This year's ugly College Football season
College Football seems to have hit a point, where the product on the field is getting less interesting. I don't know about everyone else, but I have no interest going to a game that's out of reach for one team before halftime. I wouldn't pay to see it in the stadium, and wouldn't watch it on TV.
I think this is a result of going to 12-game schedules.
What the big schools and a lot of the middle-size schools realized is that with a 50,000+ person attendance and $50+ tickets, along with parking, beer, and concessions, that home games are profitable.
So when the 12th game was added, instead of going from 6 home and 5 away games to 6 home and 6 away, they want to get to 7 home games and 5 away. Many have ended up 8 home and 4 away games.
You would think that adding an additional game to the schedule would produce more interesting games, but schools went a different route. Instead of teams like Alabama scheduling BCS level teams, they're scheduling FCS level teams. Alabama fans are getting the chance to watch Alabama vs Chattanooga and Alabama vs Georgia State. Alabama has 8 home games this year. It looks like the top BCS programs schedule a home-and-home with one other BCS school, play their conference schedule, maybe one nonconference rivalry game, and fill the rest of the schedule with cupcakes
The Big 10 and Pac 12 nearly pulled off an agreement where
each Big 10 team would play a regular season game against a Pac 12 team. I was excited, expecting better matchups. But, once the schools explained to the commissioners about 7 and 8 home games vs 6 home games, this agreement was quickly cancelled. Instead, we get Michigan's nonconference schedule of Central Michigan, Akron, Connecticut, and (for now) Notre Dame
If I were a season ticket holder, I'd be upset at matchups like Ohio State vs Florida A&M, Oregon vs Nichols State, and Florida State vs Bethune-Cookman. And as a Kent State fan, it's no fun seeing Kent State playing LSU, Penn State, and Alabama. It's a good paycheck for the Athletic Department, but I won't see any of the stuff I go to games to see. And I doubt the Alabama, LSU, and Penn State fans are seeing much either. As a regular at Kent State games, getting a 5-game home schedule isn't good either
There's a debate about which conferences are the toughest. For all that debate, it's hard to tell, because the teams from the top conferences don't schedule many games between each other. The tough SEC played a total of 13 games against FCS level teams. They only played 7 nonconference games against teams ranked in the top 25 at the time of the game. We have to watch the bowl games to see those.

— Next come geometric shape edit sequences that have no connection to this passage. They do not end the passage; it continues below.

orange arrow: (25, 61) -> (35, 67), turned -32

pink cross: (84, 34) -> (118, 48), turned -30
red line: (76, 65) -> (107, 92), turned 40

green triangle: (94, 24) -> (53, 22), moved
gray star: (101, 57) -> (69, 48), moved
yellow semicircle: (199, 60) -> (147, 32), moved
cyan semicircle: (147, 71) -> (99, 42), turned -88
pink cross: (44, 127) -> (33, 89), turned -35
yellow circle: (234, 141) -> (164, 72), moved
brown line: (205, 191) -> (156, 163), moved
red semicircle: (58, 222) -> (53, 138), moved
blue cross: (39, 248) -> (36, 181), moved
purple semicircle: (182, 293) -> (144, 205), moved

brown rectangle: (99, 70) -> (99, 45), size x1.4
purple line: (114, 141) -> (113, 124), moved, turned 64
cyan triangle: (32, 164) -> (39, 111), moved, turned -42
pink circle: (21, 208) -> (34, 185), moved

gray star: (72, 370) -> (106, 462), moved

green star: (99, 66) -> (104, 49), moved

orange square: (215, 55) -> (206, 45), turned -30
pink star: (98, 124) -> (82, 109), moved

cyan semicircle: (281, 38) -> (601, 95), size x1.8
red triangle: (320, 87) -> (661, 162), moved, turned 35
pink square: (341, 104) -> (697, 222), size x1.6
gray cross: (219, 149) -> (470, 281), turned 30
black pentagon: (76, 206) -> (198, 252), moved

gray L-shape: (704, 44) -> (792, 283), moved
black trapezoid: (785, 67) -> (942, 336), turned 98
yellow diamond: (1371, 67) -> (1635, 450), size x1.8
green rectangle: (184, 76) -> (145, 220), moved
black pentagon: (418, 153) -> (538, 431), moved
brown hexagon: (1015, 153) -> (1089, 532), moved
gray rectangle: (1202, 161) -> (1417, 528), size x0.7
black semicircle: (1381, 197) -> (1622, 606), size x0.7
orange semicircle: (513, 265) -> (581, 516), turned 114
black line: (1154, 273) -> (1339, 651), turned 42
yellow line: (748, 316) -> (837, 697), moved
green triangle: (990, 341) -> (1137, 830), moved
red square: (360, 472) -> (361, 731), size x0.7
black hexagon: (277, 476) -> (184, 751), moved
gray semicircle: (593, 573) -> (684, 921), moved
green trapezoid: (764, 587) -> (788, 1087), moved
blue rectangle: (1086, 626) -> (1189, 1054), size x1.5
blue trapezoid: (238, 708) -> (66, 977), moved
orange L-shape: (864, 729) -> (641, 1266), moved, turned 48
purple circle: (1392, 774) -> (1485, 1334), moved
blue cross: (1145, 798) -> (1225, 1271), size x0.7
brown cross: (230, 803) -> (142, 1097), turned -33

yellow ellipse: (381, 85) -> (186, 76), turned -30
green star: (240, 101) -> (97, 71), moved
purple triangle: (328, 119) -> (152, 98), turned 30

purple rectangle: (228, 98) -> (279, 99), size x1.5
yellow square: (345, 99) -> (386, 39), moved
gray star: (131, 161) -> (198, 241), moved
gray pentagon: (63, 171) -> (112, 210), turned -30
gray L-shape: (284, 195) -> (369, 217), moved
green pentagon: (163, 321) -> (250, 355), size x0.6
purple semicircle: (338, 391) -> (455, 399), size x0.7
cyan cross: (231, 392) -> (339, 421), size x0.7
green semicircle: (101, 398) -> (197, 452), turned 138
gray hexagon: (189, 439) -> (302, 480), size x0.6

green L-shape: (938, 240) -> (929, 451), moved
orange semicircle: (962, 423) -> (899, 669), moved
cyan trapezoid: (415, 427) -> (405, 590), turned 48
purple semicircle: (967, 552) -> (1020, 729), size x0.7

The SEC played 7 games against the ACC, 4 games against the American Athletic, 3 Big Twelve games, 2 PAC-12 games, 1 Big Ten game. They played more games against the FCS-level Southern Conference than most of these. How do you know if the SEC is better than the PAC-12 if they've only played 2 games?
I don't know a good solution to this. I would like to add a
requirement that for teams to qualify for the 'College Football Playoff' starting next year, they need to play teams from at least 3 of the BCS conferences. I'd also make a maximum of 7 home games allowed per season. The 12 SEC schools played a total of 9 nonconference away games.
I like the fact that the MAC and the G5 conferences are making arrangements for separate bowl games from the P5 conferences.